Hypothalamic-pituitary-adrenal (HPA) axis suppression, Cushing's syndrome, and intracranial hypertension have been reported in children receiving topical corticosteroids. Manifestations of adrenal suppression in children include linear growth retardation, delayed weight gain, low plasma cortisol levels, and absence of response to ACTH stimulation. Manifestations of intracranial hypertension include bulging fontanelles, headaches, and bilateral papilledema.
Administration of topical corticosteroids to children should be limited to the least amount compatible with an effective therapeutic regimen. Chronic corticosteroid therapy may interfere with the growth and development of children.
ADVERSE REACTIONS:
The following local adverse reactions are reported infrequently with topical dermatologic corticosteroids, especially under occlusive dressings: burning; itching; irritation; dryness; folliculitis; hypertrichosis; aceneform eruptions; hypopigmentation; periol dermatitis; allergic contact dermatitis; maceration of the skin; secondary infection; skin atrophy; striae; miliaria.

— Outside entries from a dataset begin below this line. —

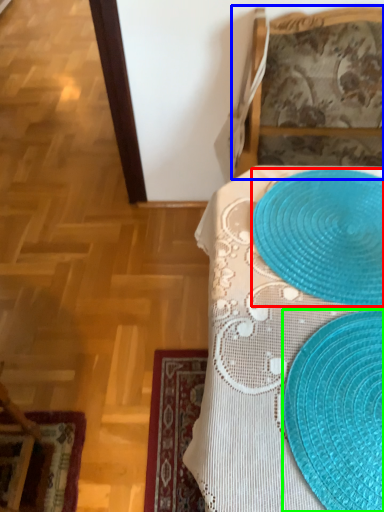 Question: Which is nearer to the platter (highlighted by a red box)? furniture (highlighted by a blue box) or straw hat (highlighted by a green box).

Choices:
 (A) furniture
 (B) straw hat

Answer: (B) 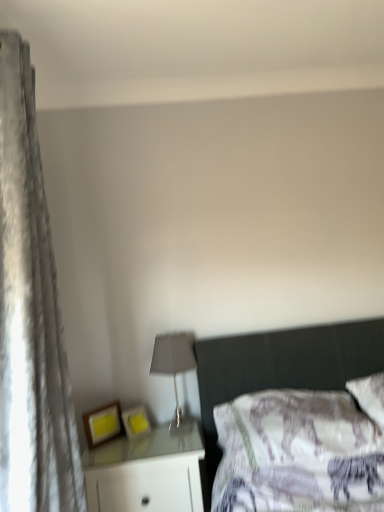 Question: Does white glossy nightstand at lower left have a lesser width compared to matte gray lampshade at center?

Choices:
 (A) yes
 (B) no

Answer: (B)

Question: Does white glossy nightstand at lower left lie in front of matte gray lampshade at center?

Choices:
 (A) yes
 (B) no

Answer: (A)

Question: Does white glossy nightstand at lower left have a lesser height compared to matte gray lampshade at center?

Choices:
 (A) yes
 (B) no

Answer: (B)

Question: From the image's perspective, is white glossy nightstand at lower left above matte gray lampshade at center?

Choices:
 (A) yes
 (B) no

Answer: (B)

Question: Is white glossy nightstand at lower left not within matte gray lampshade at center?

Choices:
 (A) no
 (B) yes

Answer: (B)

Question: Does white glossy nightstand at lower left lie behind matte gray lampshade at center?

Choices:
 (A) no
 (B) yes

Answer: (A)

Question: Considering the relative positions of white glossy nightstand at lower left and matte wooden picture frame at lower left, which is the first picture frame in left-to-right order, in the image provided, is white glossy nightstand at lower left to the left of matte wooden picture frame at lower left, which is the first picture frame in left-to-right order, from the viewer's perspective?

Choices:
 (A) no
 (B) yes

Answer: (A)

Question: Does white glossy nightstand at lower left have a greater height compared to matte wooden picture frame at lower left, which ranks as the 2th picture frame in right-to-left order?

Choices:
 (A) yes
 (B) no

Answer: (A)

Question: Is white glossy nightstand at lower left further to the viewer compared to matte wooden picture frame at lower left, which is the first picture frame in left-to-right order?

Choices:
 (A) yes
 (B) no

Answer: (B)

Question: Is white glossy nightstand at lower left positioned before matte wooden picture frame at lower left, which ranks as the 2th picture frame in right-to-left order?

Choices:
 (A) yes
 (B) no

Answer: (A)

Question: Considering the relative sizes of white glossy nightstand at lower left and matte wooden picture frame at lower left, which ranks as the 2th picture frame in right-to-left order, in the image provided, is white glossy nightstand at lower left thinner than matte wooden picture frame at lower left, which ranks as the 2th picture frame in right-to-left order,?

Choices:
 (A) no
 (B) yes

Answer: (A)

Question: Is white glossy nightstand at lower left outside of matte wooden picture frame at lower left, which ranks as the 2th picture frame in right-to-left order?

Choices:
 (A) yes
 (B) no

Answer: (A)

Question: Does matte wooden picture frame at lower left, which ranks as the 2th picture frame in right-to-left order, appear on the left side of matte gray lampshade at center?

Choices:
 (A) no
 (B) yes

Answer: (B) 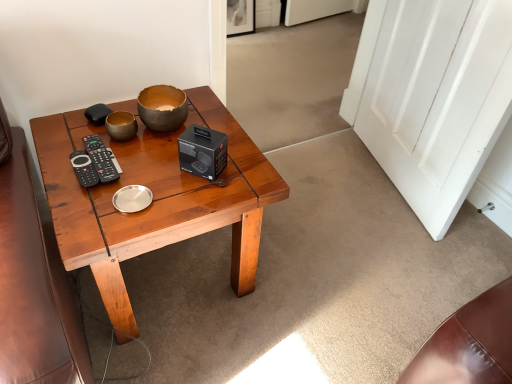 The width and height of the screenshot is (512, 384). Identify the location of free space in front of black plastic remote at left. (81, 214). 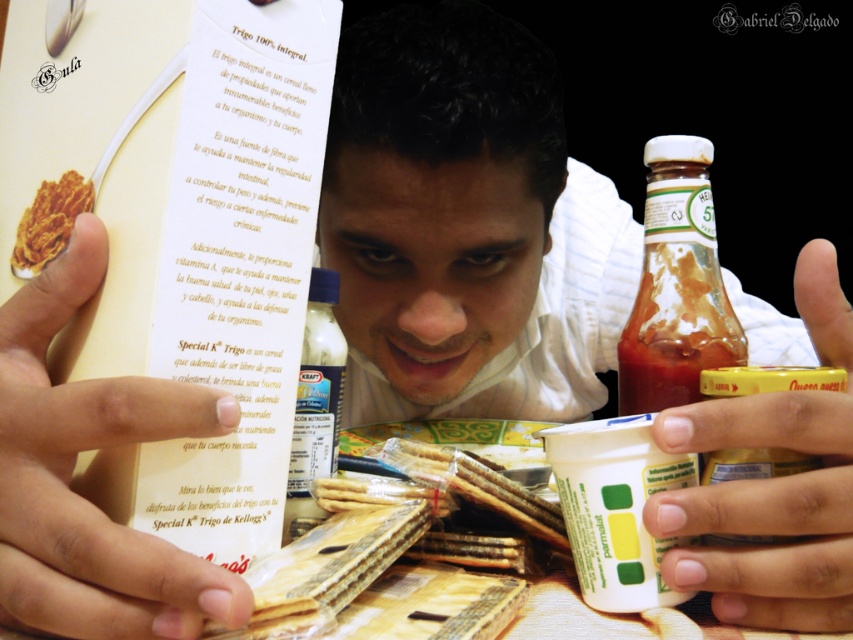 Question: Is yellow matte jar at lower right positioned before translucent glass bottle at upper right?

Choices:
 (A) no
 (B) yes

Answer: (B)

Question: Which of the following is the closest to the observer?

Choices:
 (A) yellow matte jar at lower right
 (B) smooth skin face at center
 (C) translucent glass bottle at upper right

Answer: (A)

Question: Which point appears closest to the camera in this image?

Choices:
 (A) pos(602,371)
 (B) pos(335,456)
 (C) pos(845,468)

Answer: (C)

Question: Does white matte finger at center have a greater width compared to translucent plastic bottle at center?

Choices:
 (A) yes
 (B) no

Answer: (A)

Question: Which point is farther to the camera?

Choices:
 (A) translucent plastic bottle at center
 (B) smooth skin face at center

Answer: (A)

Question: Observing the image, what is the correct spatial positioning of white matte finger at center in reference to translucent plastic bottle at center?

Choices:
 (A) left
 (B) right

Answer: (A) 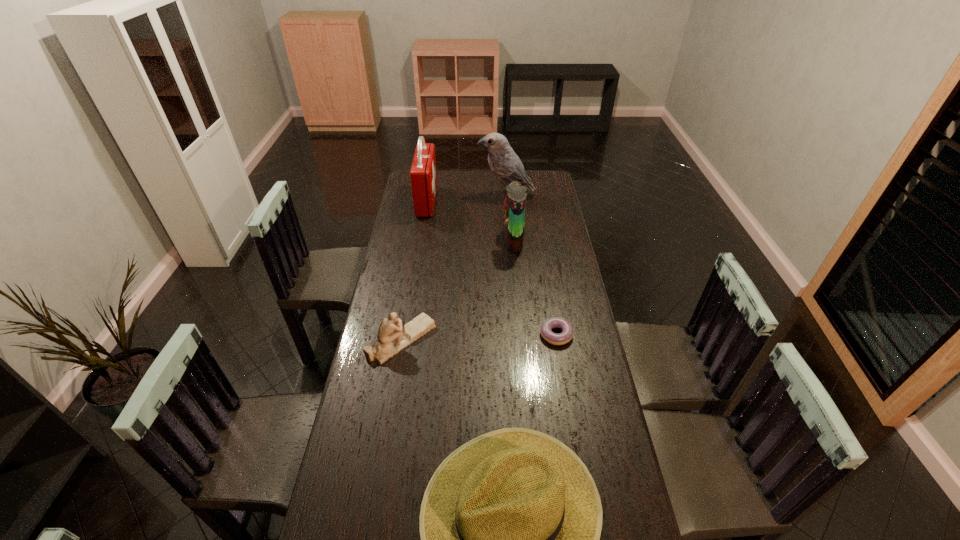 In order to click on the taller parrot in this screenshot , I will do `click(505, 164)`.

At what (x,y) coordinates should I click in order to perform the action: click on the first-aid kit. Please return your answer as a coordinate pair (x, y). Looking at the image, I should click on (423, 176).

Where is `the shorter parrot`? This screenshot has width=960, height=540. the shorter parrot is located at coordinates (514, 204).

Locate an element on the screen. the nearer parrot is located at coordinates (514, 204).

What are the coordinates of `the fifth tallest object` in the screenshot? It's located at (392, 338).

In order to click on doughnut in this screenshot , I will do `click(546, 328)`.

This screenshot has width=960, height=540. I want to click on vacant area located on the front-facing side of the taller parrot, so click(413, 196).

Identify the location of free location located on the front-facing side of the taller parrot. The height and width of the screenshot is (540, 960). (x=435, y=196).

Image resolution: width=960 pixels, height=540 pixels. What are the coordinates of `vacant space located on the front-facing side of the taller parrot` in the screenshot? It's located at (444, 196).

Where is `free space located 0.050m on the front face of the first-aid kit`? free space located 0.050m on the front face of the first-aid kit is located at coordinates (445, 201). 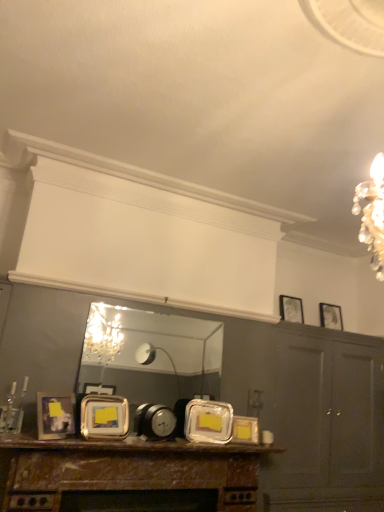 Question: Is matte silver picture frame at upper right, which ranks as the 5th picture frame in front-to-back order, at the back of rustic wood mantel at lower center?

Choices:
 (A) yes
 (B) no

Answer: (B)

Question: Can you confirm if rustic wood mantel at lower center is smaller than matte silver picture frame at upper right, the fifth picture frame when ordered from left to right?

Choices:
 (A) no
 (B) yes

Answer: (A)

Question: Can you confirm if rustic wood mantel at lower center is positioned to the right of matte silver picture frame at upper right, the first picture frame in the back-to-front sequence?

Choices:
 (A) no
 (B) yes

Answer: (A)

Question: Considering the relative sizes of rustic wood mantel at lower center and matte silver picture frame at upper right, marked as the 1th picture frame in a right-to-left arrangement, in the image provided, is rustic wood mantel at lower center wider than matte silver picture frame at upper right, marked as the 1th picture frame in a right-to-left arrangement,?

Choices:
 (A) no
 (B) yes

Answer: (B)

Question: Is rustic wood mantel at lower center oriented towards matte silver picture frame at upper right, the first picture frame in the back-to-front sequence?

Choices:
 (A) no
 (B) yes

Answer: (A)

Question: Relative to metallic silver alarm clock at center, is metallic silver frame at center, which appears as the fourth picture frame when viewed from the back, in front or behind?

Choices:
 (A) behind
 (B) front

Answer: (B)

Question: Is metallic silver frame at center, acting as the second picture frame starting from the left, inside the boundaries of metallic silver alarm clock at center, or outside?

Choices:
 (A) inside
 (B) outside

Answer: (B)

Question: Looking at their shapes, would you say metallic silver frame at center, which appears as the fourth picture frame when viewed from the back, is wider or thinner than metallic silver alarm clock at center?

Choices:
 (A) wide
 (B) thin

Answer: (B)

Question: Is metallic silver frame at center, which is the fourth picture frame in right-to-left order, taller or shorter than metallic silver alarm clock at center?

Choices:
 (A) tall
 (B) short

Answer: (A)

Question: Would you say metallic silver picture frame at upper right, the second picture frame in the right-to-left sequence, is to the left or to the right of metallic silver alarm clock at center in the picture?

Choices:
 (A) left
 (B) right

Answer: (B)

Question: From the image's perspective, relative to metallic silver alarm clock at center, is metallic silver picture frame at upper right, which is the fourth picture frame in left-to-right order, above or below?

Choices:
 (A) above
 (B) below

Answer: (A)

Question: In terms of height, does metallic silver picture frame at upper right, the second picture frame in the right-to-left sequence, look taller or shorter compared to metallic silver alarm clock at center?

Choices:
 (A) short
 (B) tall

Answer: (B)

Question: Is point (294, 296) closer or farther from the camera than point (137, 428)?

Choices:
 (A) farther
 (B) closer

Answer: (A)

Question: From a real-world perspective, relative to metallic silver frame at center, acting as the 2th picture frame starting from the front, is metallic silver alarm clock at center vertically above or below?

Choices:
 (A) below
 (B) above

Answer: (A)

Question: Considering the positions of point (140, 421) and point (89, 420), is point (140, 421) closer or farther from the camera than point (89, 420)?

Choices:
 (A) closer
 (B) farther

Answer: (B) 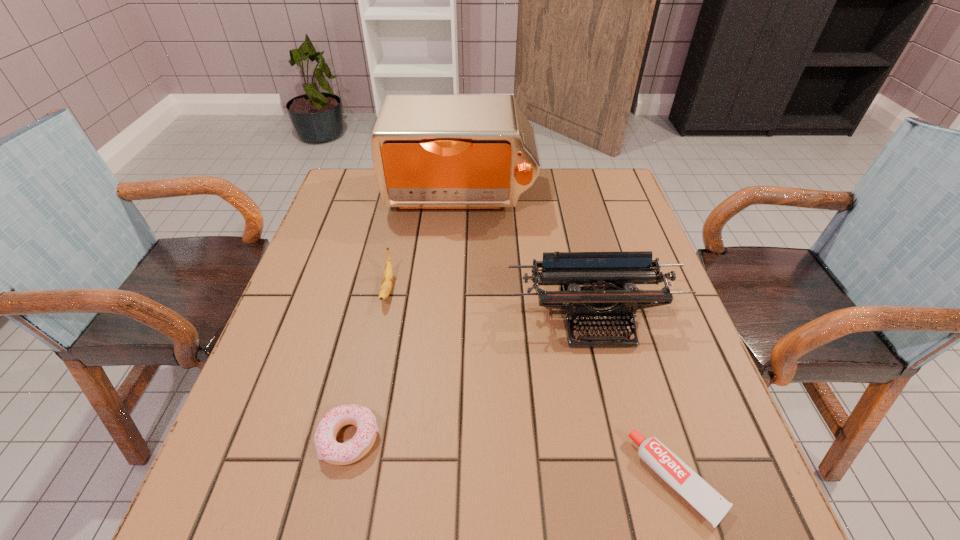 Find the location of a particular element. vacant space at the right edge of the desktop is located at coordinates (621, 373).

Where is `vacant region at the near left corner of the desktop`? This screenshot has width=960, height=540. vacant region at the near left corner of the desktop is located at coordinates (281, 516).

The width and height of the screenshot is (960, 540). In the image, there is a desktop. Find the location of `free space at the far right corner`. free space at the far right corner is located at coordinates (593, 176).

At what (x,y) coordinates should I click in order to perform the action: click on free space that is in between the fourth shortest object and the farthest object. Please return your answer as a coordinate pair (x, y). The height and width of the screenshot is (540, 960). Looking at the image, I should click on (527, 258).

Find the location of `free space between the third tallest object and the toothpaste`. free space between the third tallest object and the toothpaste is located at coordinates (532, 384).

Image resolution: width=960 pixels, height=540 pixels. In order to click on empty space that is in between the third shortest object and the shortest object in this screenshot , I will do `click(532, 384)`.

Image resolution: width=960 pixels, height=540 pixels. Identify the location of empty space between the banana and the fourth shortest object. (492, 304).

Locate an element on the screen. The width and height of the screenshot is (960, 540). empty space that is in between the toothpaste and the doughnut is located at coordinates tap(514, 460).

At what (x,y) coordinates should I click in order to perform the action: click on free spot between the doughnut and the typewriter. Please return your answer as a coordinate pair (x, y). Looking at the image, I should click on (472, 379).

This screenshot has width=960, height=540. I want to click on free area in between the second shortest object and the toothpaste, so click(514, 460).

Systemic absorption of topical corticosteroids has produced reversible hypothalamic-pituitary-adrenal (HPA) axis suppression, manifestations of Cushing's syndrome, hyperglycemia, and glucosuria in some patients.
OVERDOSAGE:
Topically applied corticosteroids can be absorbed in sufficient amounts to produce systemic effects. (See PRECAUTIONS.)
DOSAGE AND ADMINISTRATION:
Betamethasone Valerate Cream and Bethamethasone Valerate Ointment: Apply a thin film to the affected skin areas one to three times a day. Dosage once or twice daily is often effective.
Betamethasone Valerate Lotion: Apply a few drops of betamethasone valerate 0.1% to the affected area and massage lightly until it disappears. Apply twice daily, in the morning and at night. Dosage may be increased in stubborn cases. Following improvement, apply once daily. For the most effective and economical use, apply nozzle very close to affected area and gently squeeze bottle. Protect from light. Store in carton until contents are used.
Betamethasone Valerate Reduced Strength Cream: Apply a thin film of betamethasone valerate reduced strength cream to the affected skin areas one to three times daily. Commonly, treatment twice a day is adequate. In some cases, treatment three times a day is necessary; in others, once a day suffices.